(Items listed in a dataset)
*** Begin section ***
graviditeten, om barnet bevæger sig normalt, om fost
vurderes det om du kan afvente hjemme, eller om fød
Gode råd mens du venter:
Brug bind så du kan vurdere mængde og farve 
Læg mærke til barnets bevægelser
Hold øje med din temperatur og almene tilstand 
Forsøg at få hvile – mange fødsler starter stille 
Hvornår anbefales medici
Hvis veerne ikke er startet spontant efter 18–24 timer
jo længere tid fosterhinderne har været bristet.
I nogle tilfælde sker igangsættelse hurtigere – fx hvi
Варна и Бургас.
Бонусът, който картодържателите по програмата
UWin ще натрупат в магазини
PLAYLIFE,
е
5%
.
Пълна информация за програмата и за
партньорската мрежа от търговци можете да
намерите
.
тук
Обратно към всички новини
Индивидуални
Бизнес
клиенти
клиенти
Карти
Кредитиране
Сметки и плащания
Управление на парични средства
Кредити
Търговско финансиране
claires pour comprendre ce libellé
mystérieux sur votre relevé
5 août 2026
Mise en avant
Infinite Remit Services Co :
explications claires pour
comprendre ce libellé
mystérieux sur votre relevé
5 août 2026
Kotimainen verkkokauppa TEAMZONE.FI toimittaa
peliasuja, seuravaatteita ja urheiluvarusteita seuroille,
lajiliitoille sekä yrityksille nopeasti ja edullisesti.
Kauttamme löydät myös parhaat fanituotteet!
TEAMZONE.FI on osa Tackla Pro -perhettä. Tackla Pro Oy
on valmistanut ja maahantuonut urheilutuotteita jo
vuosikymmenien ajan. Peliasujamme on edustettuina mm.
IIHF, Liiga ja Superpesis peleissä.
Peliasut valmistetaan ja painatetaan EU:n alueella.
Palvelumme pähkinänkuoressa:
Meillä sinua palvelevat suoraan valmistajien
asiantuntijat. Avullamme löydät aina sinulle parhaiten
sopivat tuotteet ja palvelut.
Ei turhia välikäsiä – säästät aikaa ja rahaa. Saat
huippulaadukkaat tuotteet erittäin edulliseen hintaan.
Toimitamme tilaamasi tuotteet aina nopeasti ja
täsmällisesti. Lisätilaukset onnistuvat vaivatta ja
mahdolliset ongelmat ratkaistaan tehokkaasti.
*** End section ***
Work to complete:
Filter the records above and return every line that holds the word "claires".

Result of this exercise:
claires pour comprendre ce libellé
explications claires pour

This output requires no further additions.